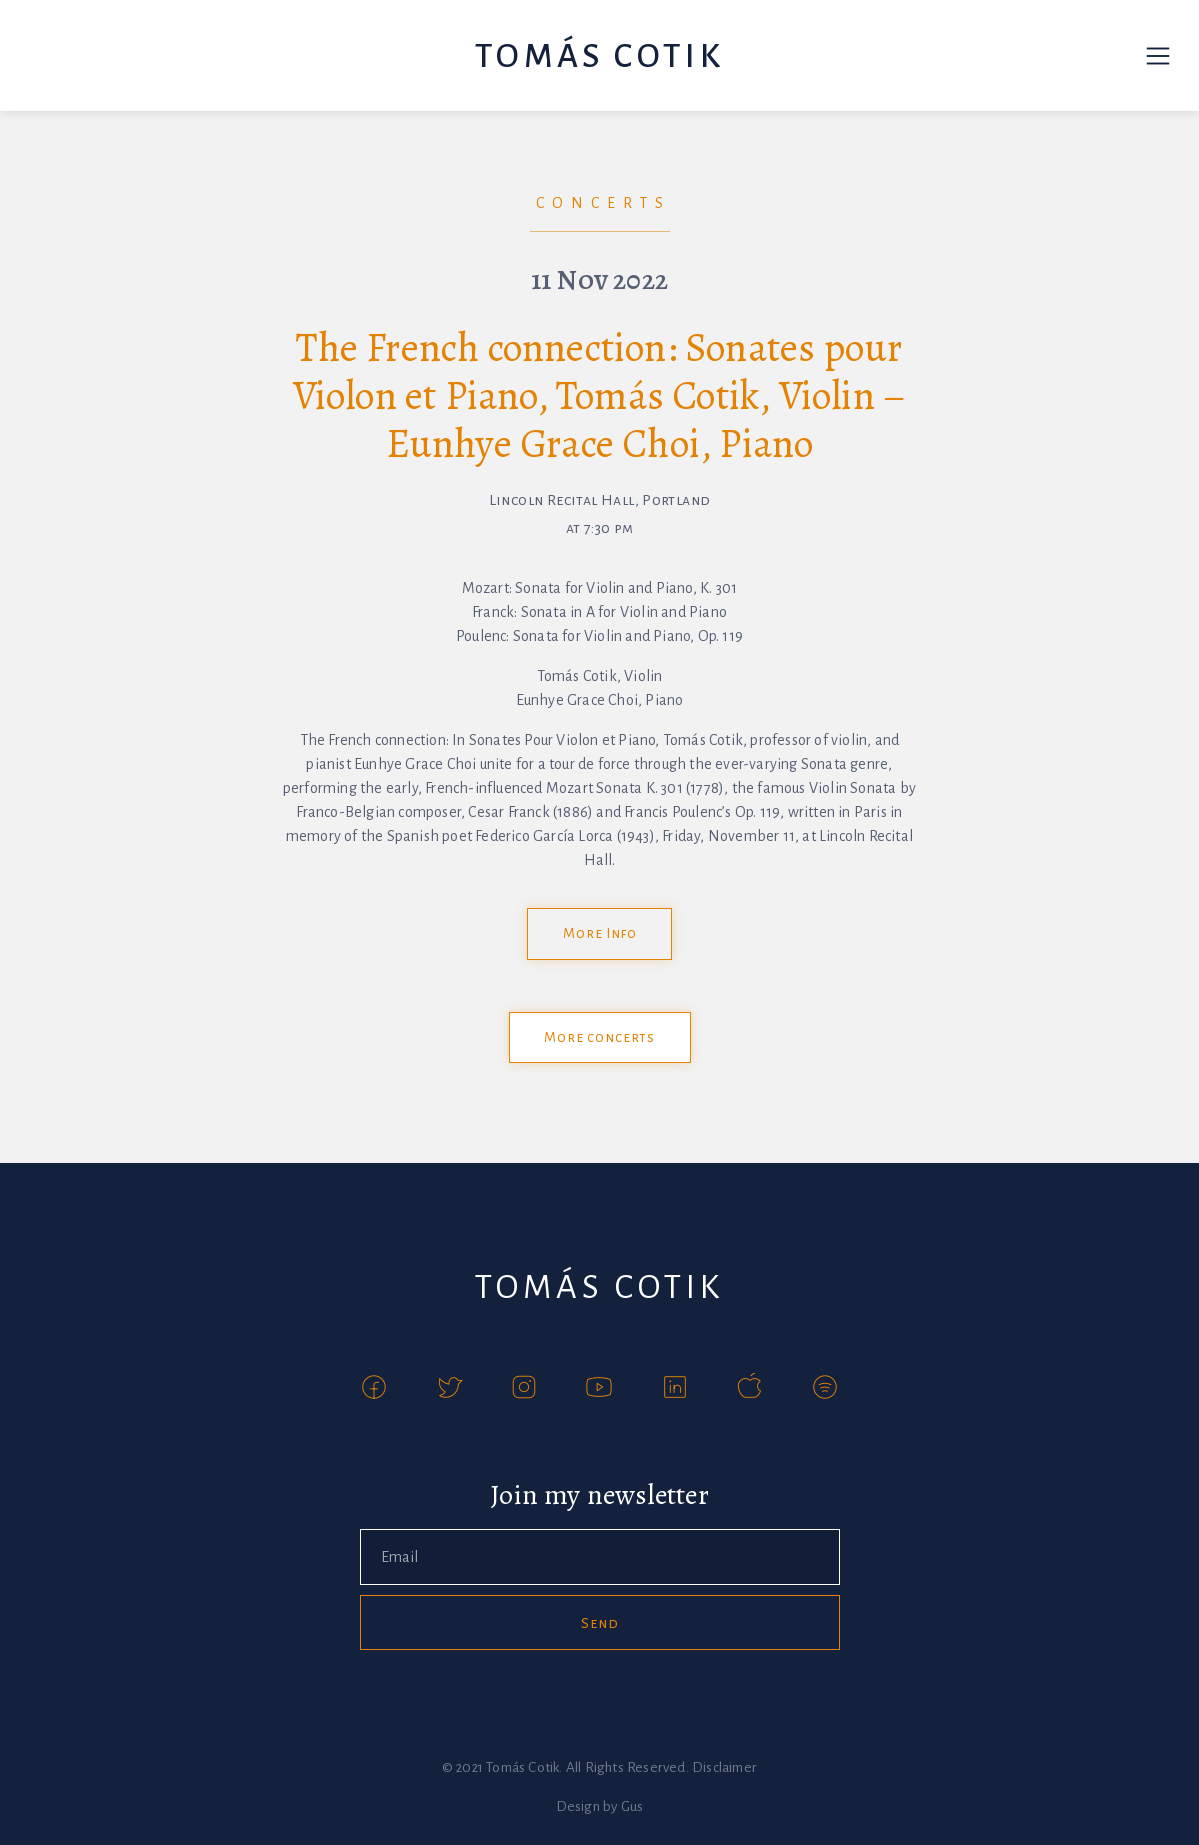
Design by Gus (600, 1806)
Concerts (603, 203)
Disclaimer (724, 1767)
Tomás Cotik (599, 56)
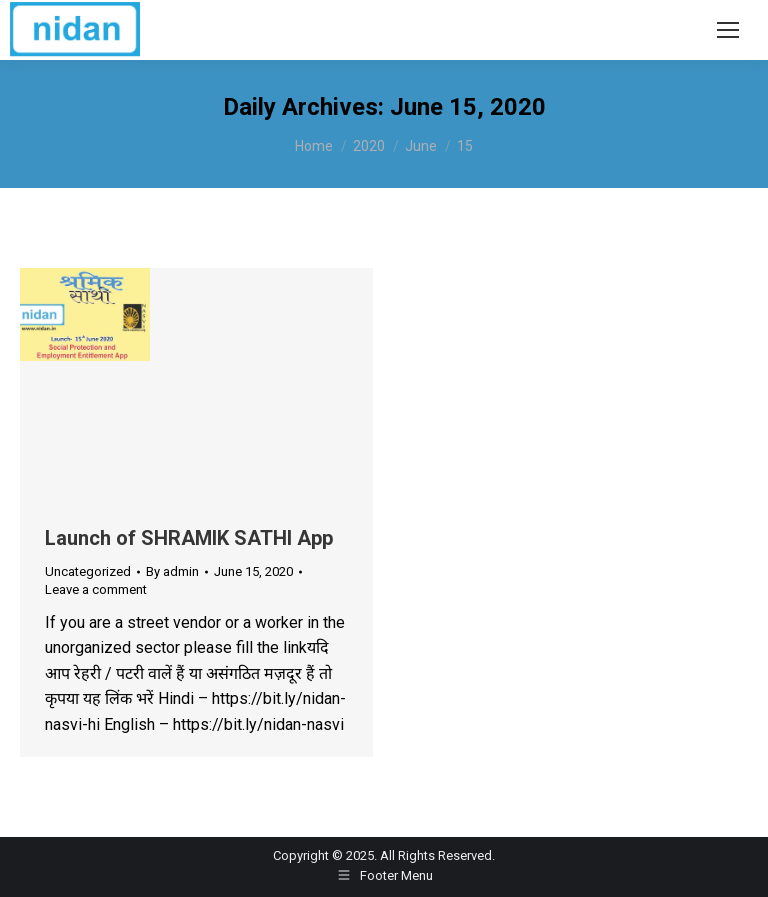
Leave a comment (96, 589)
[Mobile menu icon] (728, 30)
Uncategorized (88, 571)
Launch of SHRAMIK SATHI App (189, 538)
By (172, 571)
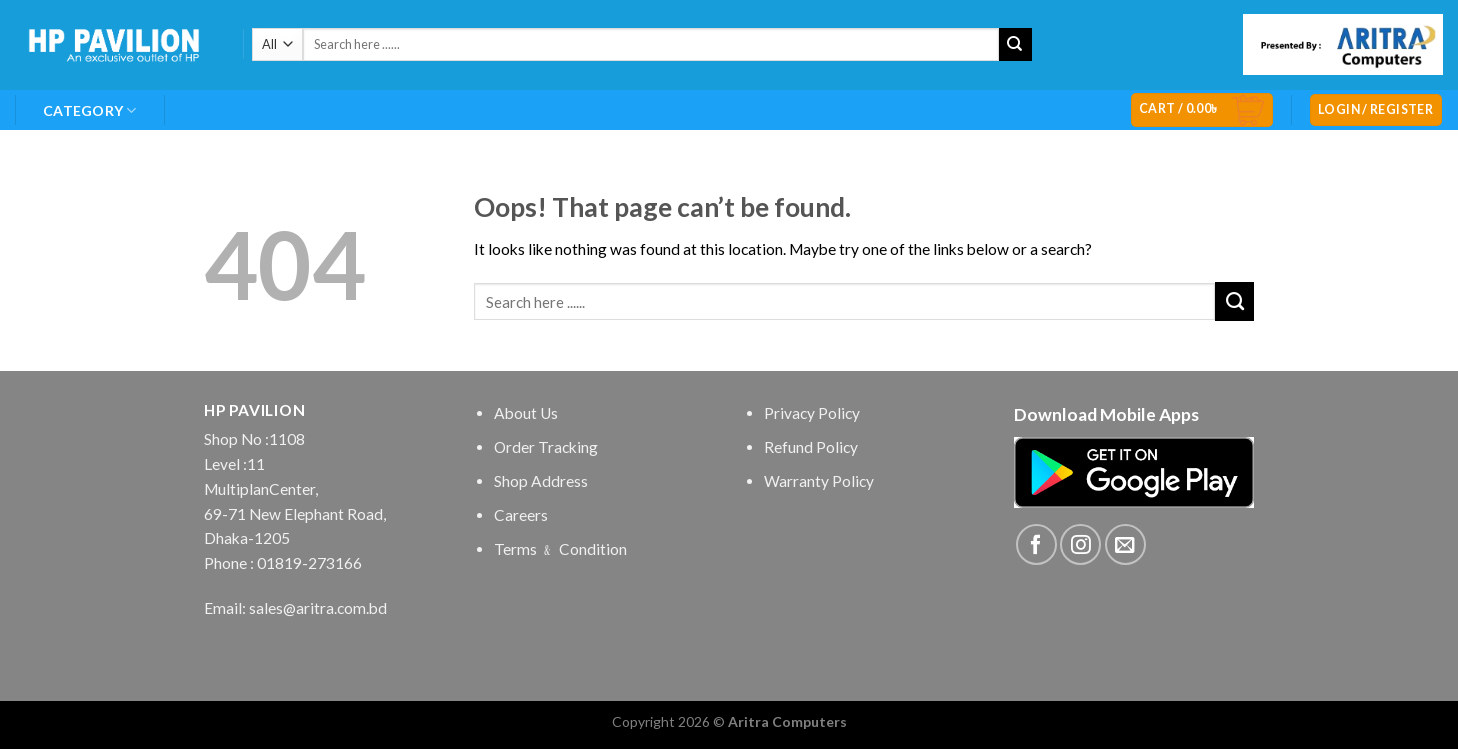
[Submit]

» **Required work**
If any image appears in the entries, omit it and return the rest verbatim.

» **Finished exercise**
Design by Gus (600, 1806)
Concerts (603, 203)
Disclaimer (724, 1767)
Tomás Cotik (599, 56)
Leave a comment (96, 589)
[Mobile menu icon] (728, 30)
Uncategorized (88, 571)
Launch of SHRAMIK SATHI App (189, 538)
By (172, 571)
[Submit]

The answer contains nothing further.